Leaders in November will gather mainly to negotiate a new goal for climate finance, which currently has a floor of a minimum of $100 billion every year after 2025, which is expected to help developing countries transition to a low-carbon future.

The US is reported to have said the New Collective Quantified Goal (NCQG) is “voluntary” for those that “choose to pay”, referring to Article 9.3 of the 2015 Paris climate pact that deals with climate finance.

India, speaking for the like-minded developing countries (LMDCs), said the goal must be in accordance with the principles and provisions of the convention and the Paris Agreement, which is equity and common but differentiated responsibilities and Article 9 of the pact. Article 9 stipulates that wealthy nations shall provide financial resources to assist developing countries to both mitigate and adapt to the impacts of climate crisis.

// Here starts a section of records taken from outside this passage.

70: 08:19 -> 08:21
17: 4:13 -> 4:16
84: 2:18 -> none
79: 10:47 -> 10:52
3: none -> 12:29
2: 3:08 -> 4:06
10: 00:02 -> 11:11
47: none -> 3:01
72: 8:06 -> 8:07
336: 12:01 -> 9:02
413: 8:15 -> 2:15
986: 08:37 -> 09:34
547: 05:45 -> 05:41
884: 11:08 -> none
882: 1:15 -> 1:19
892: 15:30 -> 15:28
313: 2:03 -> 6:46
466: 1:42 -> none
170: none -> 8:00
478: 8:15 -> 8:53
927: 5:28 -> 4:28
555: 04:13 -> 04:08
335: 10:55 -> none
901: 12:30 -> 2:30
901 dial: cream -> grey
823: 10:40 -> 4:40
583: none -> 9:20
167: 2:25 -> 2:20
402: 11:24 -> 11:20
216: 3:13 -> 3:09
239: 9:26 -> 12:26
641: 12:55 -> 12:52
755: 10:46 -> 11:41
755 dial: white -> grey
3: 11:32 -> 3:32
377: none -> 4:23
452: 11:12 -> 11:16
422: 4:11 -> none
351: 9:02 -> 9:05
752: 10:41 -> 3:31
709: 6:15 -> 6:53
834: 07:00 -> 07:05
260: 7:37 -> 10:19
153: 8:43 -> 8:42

EU countries approve law to cut trucks’ CO2 emissions

EU countries approved rules that will cut carbon dioxide emissions from trucks and require new heavy-duty vehicles emissions to fall 90% by 2040, Reuters reported. The report says the rules will mean manufacturers have to sell “a large share of fully CO2-free trucks—including electric vehicles and those running on hydrogen fuels”. Interim emissions reduction targets for new sales will be 45% by 2030—up from an existing goal of 30% – and 65% by 2035, it says. The newswire added the trucks are responsible for a quarter of road transport emissions in the bloc. It noted: “In Monday’s vote, only Italy, Poland and Slovakia opposed the policy, while the Czech Republic abstained, an EU official told Reuters. To win Germany’s backing, EU countries last month added a preamble to the law which said the European Commission would consider developing rules in future to count trucks running on CO2 neutral fuels towards the targets.”